### Task instructions
Scan the data below. Pull out each line where "viewBox" occurs.

### Exercise material
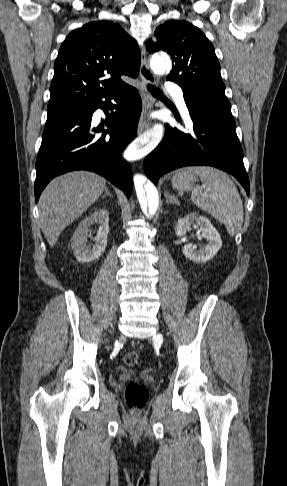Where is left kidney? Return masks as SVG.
<instances>
[{
    "mask_svg": "<svg viewBox=\"0 0 287 486\" xmlns=\"http://www.w3.org/2000/svg\"><path fill=\"white\" fill-rule=\"evenodd\" d=\"M192 226L201 231V236L208 241V244L199 250L192 244H186L183 247V253L187 259L193 262L205 263L213 258L222 247L220 234L206 217L194 212L178 220L175 233L178 237H183Z\"/></svg>",
    "mask_w": 287,
    "mask_h": 486,
    "instance_id": "5707ae66",
    "label": "left kidney"
}]
</instances>
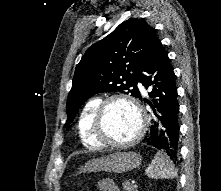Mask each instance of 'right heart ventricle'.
I'll use <instances>...</instances> for the list:
<instances>
[{
    "label": "right heart ventricle",
    "instance_id": "1",
    "mask_svg": "<svg viewBox=\"0 0 221 191\" xmlns=\"http://www.w3.org/2000/svg\"><path fill=\"white\" fill-rule=\"evenodd\" d=\"M101 103L99 97L89 99L83 106L77 121V131L81 143L87 148H100L93 134V121L96 109Z\"/></svg>",
    "mask_w": 221,
    "mask_h": 191
}]
</instances>
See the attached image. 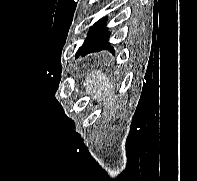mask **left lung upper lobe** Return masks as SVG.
<instances>
[{
  "instance_id": "left-lung-upper-lobe-1",
  "label": "left lung upper lobe",
  "mask_w": 197,
  "mask_h": 181,
  "mask_svg": "<svg viewBox=\"0 0 197 181\" xmlns=\"http://www.w3.org/2000/svg\"><path fill=\"white\" fill-rule=\"evenodd\" d=\"M98 22H99V21H98ZM98 22H96L92 27H90V30H89V32H88V37L85 39L83 45L86 43V41L89 39V37H90L91 34L93 33V31H94V29L96 28ZM83 45H82V46H83ZM82 46L79 48V50L82 48ZM79 50H78V51H79Z\"/></svg>"
}]
</instances>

### Worked solution
    "mask_svg": "<svg viewBox=\"0 0 287 486\" xmlns=\"http://www.w3.org/2000/svg\"><path fill=\"white\" fill-rule=\"evenodd\" d=\"M192 226L201 231V236L208 241V244L199 250L192 244H186L183 247V253L187 259L193 262L205 263L213 258L222 247L220 234L206 217L194 212L178 220L175 233L178 237H183Z\"/></svg>",
    "mask_svg": "<svg viewBox=\"0 0 221 191\" xmlns=\"http://www.w3.org/2000/svg\"><path fill=\"white\" fill-rule=\"evenodd\" d=\"M101 103L99 97L89 99L83 106L77 121V131L81 143L87 148H100L93 134V121L96 109Z\"/></svg>",
  "mask_svg": "<svg viewBox=\"0 0 197 181\" xmlns=\"http://www.w3.org/2000/svg\"><path fill=\"white\" fill-rule=\"evenodd\" d=\"M98 22H99V21H98ZM98 22H96L92 27H90V30H89V32H88V37L85 39L83 45L86 43V41L89 39V37H90L91 34L93 33V31H94V29L96 28ZM83 45H82V46H83ZM82 46L79 48V50L82 48ZM79 50H78V51H79Z\"/></svg>"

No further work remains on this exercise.